I am hoping to experiment with some simple fractal formulas in VB. I have some running ok, but some
I seem to be having trouble with. I am using VB 4.0, and am hoping someone out there in cybertopia
might be able to share insights or code snippets? I don't need anything fancy like complex graphic
rendering of the fractals, although if you are excited about this stuff and feel ambitious I'm happy to
check out any graphic stuff you might want to share.
Simply, all I'm looking for is simple number in and number out routines, i.e. you stick a number(s)
into the formula, set the iteration ceiling and then watch what ever numbers get pumped out, thats it really.
So we might have say two text boxes for inputs,
textbox1 = any number value, i.e. 129
textbox2 = any number value, i.e. 234
Then we feed those values into the fractals formula loop and for every interation the newly generated
values get dumped to some other textbox.
=================
Barry Martin - Hopalong
This one is probably one of the most interesting ones, it seems Barry Martin released a really old dos version called hopalong
and there are various exe takes on this floating about, but most of them don't work anymore because they are so old.

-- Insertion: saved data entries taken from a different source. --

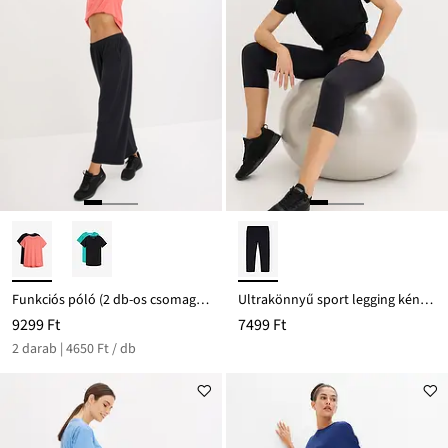
Funkciós póló (2 db-os csomag), gyorsan szárad
Ultrakönnyű sport legging kényelmes derékpánttal
9299 Ft
7499 Ft
2 darab | 4650 Ft / db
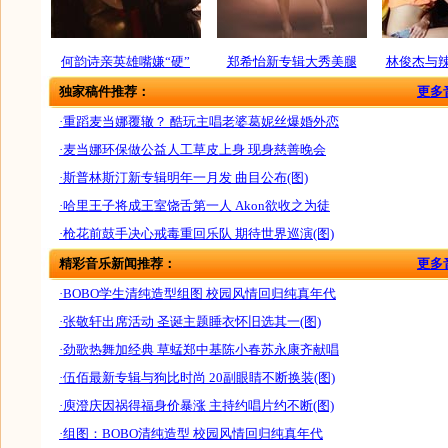
何韵诗亲英雄嘴嫌“硬”
郑希怡新专辑大秀美腿
林俊杰与
独家稿件推荐：
更多
·重蹈麦当娜覆辙？ 酷玩主唱老婆葛妮丝爆婚外恋
·麦当娜环保做公益人工草皮上身 现身慈善晚会
·斯普林斯汀新专辑明年一月发 曲目公布(图)
·哈里王子将成王室饶舌第一人 Akon欲收之为徒
·枪花前鼓手决心戒毒重回乐队 期待世界巡演(图)
精彩音乐新闻推荐：
更多
·BOBO学生清纯造型组图 校园风情回归纯真年代
·张敬轩出席活动 圣诞主题睡衣怀旧选其一(图)
·劲歌热舞加经典 草蜢郑中基陈小春苏永康齐献唱
·伍佰最新专辑与狗比时尚 20副眼睛不断换装(图)
·庾澄庆因祸得福身价暴涨 主持约唱片约不断(图)
·组图：BOBO清纯造型 校园风情回归纯真年代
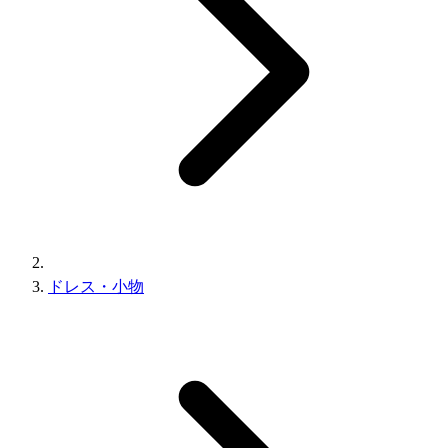
ドレス・小物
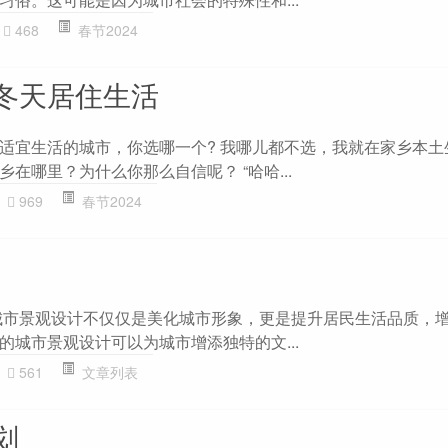
468
春节2024
冬天居住生活
适宜生活的城市，你选哪一个? 我哪儿都不选，我就在家乡本土
在哪里？为什么你那么自信呢？ “哈哈...
969
春节2024
城市景观设计不仅仅是美化城市形象，更是提升居民生活品质，
的城市景观设计可以为城市增添独特的文...
561
文章列表
划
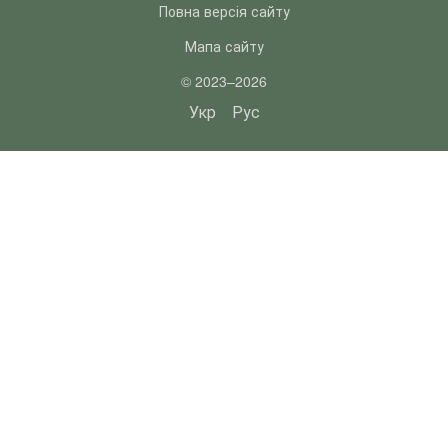
Повна версія сайту
Мапа сайту
© 2023–2026
Укр
Рус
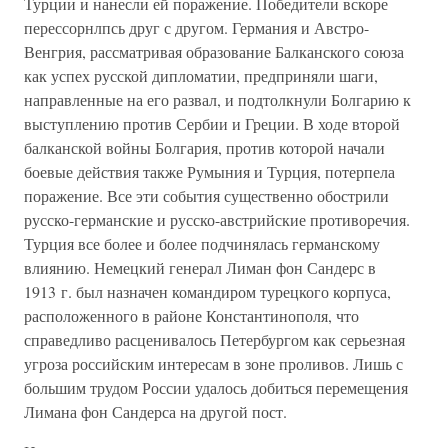
Турции и нанесли ей поражение. Победители вскоре
перессорнлпсь друг с другом. Германия и Австро-
Венгрия, рассматривая образование Балканского союза
как успех русской дипломатии, предприняли шаги,
направленные на его развал, и подтолкнули Болгарию к
выступлению против Сербии и Греции. В ходе второй
балканской войны Болгария, против которой начали
боевые действия также Румыния и Турция, потерпела
поражение. Все эти события существенно обострили
русско-германские и русско-австрийские противоречия.
Турция все более и более подчинялась германскому
влиянию. Немецкий генерал Лиман фон Сандерс в
1913 г. был назначен командиром турецкого корпуса,
расположенного в районе Константинополя, что
справедливо расценивалось Петербургом как серьезная
угроза российским интересам в зоне проливов. Лишь с
большим трудом России удалось добиться перемещения
Лимана фон Сандерса на другой пост.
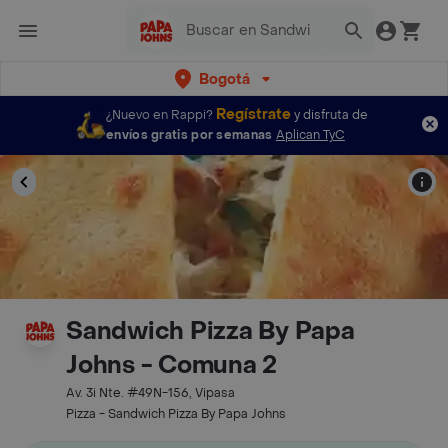
Bogotá
Regístrate
¿Nuevo en Rappi?
y disfruta de
envíos gratis por semanas
Aplican TyC
Sandwich Pizza By Papa
Johns - Comuna 2
Av. 3i Nte. #49N-156, Vipasa
Pizza - Sandwich Pizza By Papa Johns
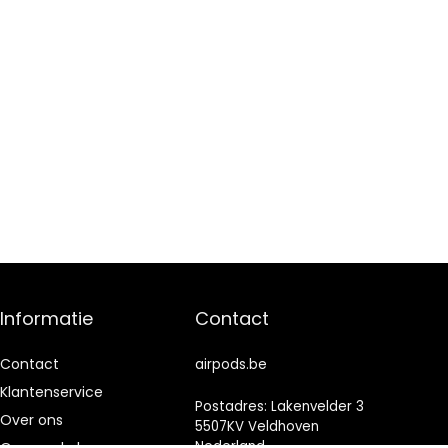
Informatie
Contact
Contact
airpods.be
Klantenservice
Postadres: Lakenvelder 3
Over ons
5507KV Veldhoven
Nederland
Onze webshops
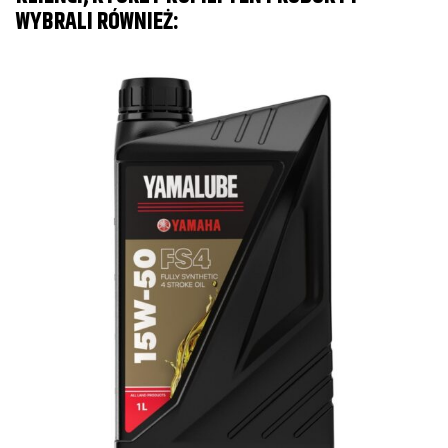
WYBRALI RÓWNIEŻ:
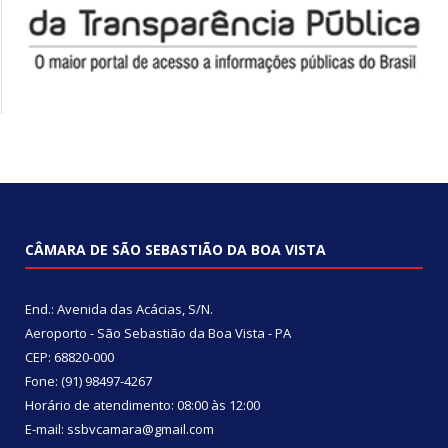
CÂMARA DE SÃO SEBASTIÃO DA BOA VISTA
End.: Avenida das Acácias, S/N.
Aeroporto - São Sebastião da Boa Vista - PA
CEP: 68820-000
Fone: (91) 98497-4267
Horário de atendimento: 08:00 às 12:00
E-mail: ssbvcamara@gmail.com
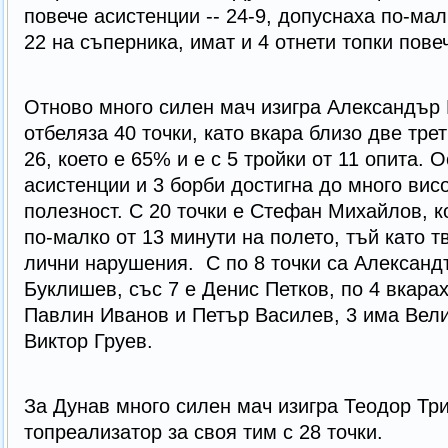
повече асистенции -- 24-9, допуснаха по-мал
22 на съперника, имат и 4 отнети топки пове
Отново много силен мач изигра Александър 
отбеляза 40 точки, като вкара близо две трет
26, което е 65% и е с 5 тройки от 11 опита. О
асистенции и 3 борби достигна до много вис
полезност. С 20 точки е Стефан Михайлов, к
по-малко от 13 минути на полето, тъй като 
лични нарушения. С по 8 точки са Александ
Буклишев, със 7 е Денис Петков, по 4 вкара
Павлин Иванов и Петър Василев, 3 има Вели
Виктор Груев.
За Дунав много силен мач изигра Теодор Тр
топреализатор за своя тим с 28 точки.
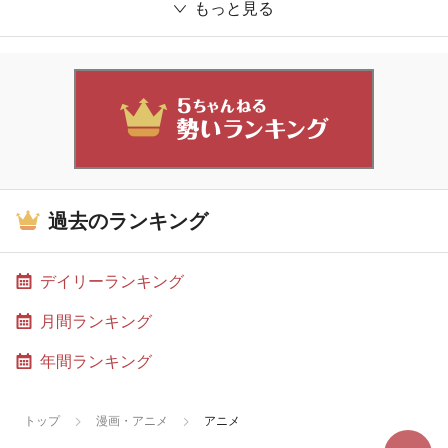
もっと見る
過去のランキング
デイリーランキング
月間ランキング
年間ランキング
トップ
漫画・アニメ
アニメ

I had trouble with this one because I don't really understand the "sign" function, and the VB 4 sign function doesn't seem
to work in a way thats compatible with the formula, but then I'm just as likely ignorant of how to properly apply it.
2 plots resemble organic structures like cells
xnew=y-sqrt (abs(b*x-c))sign(x)
ynew = a-x
different values for constants a,b,c give different patterns and periodicities
========
For the Lorentz function, I'd like to get a really simple rudimentary one working, but I'm also curious about what would happen
if we had two parallel Lorentz functions working together, one accepting outputs from the other and then feeding back into the first one,
i.e.
Lorentz function (1) outputs cycle iteration values to Lorentz (2)
And then Lorentz(2) inputs to Lorent(1) and so on.....
By the way, does anyone know if a single Lorentz function can operate on more than the default # of inputs
Lorentz Function
xnew = x+d*a*(y-x)
ynew = y+d*(x*(c-2)-y)
znew = z+d*(x*y-b*z)
where a,b,c,d are contants, i.e. values of 10,8/3,28,0.003
========
I tried coding this one also, but instead of getting a rich set of chaotic values all I got were two values
that repeated exactly the same over and over again????
Mandlebrot
z ; iterate via ; z^2 + c
==========
For this one I tried implementing this but for some reason, when I coded this to VB, it only generated
the same values over and over again.... no chaotically generated values......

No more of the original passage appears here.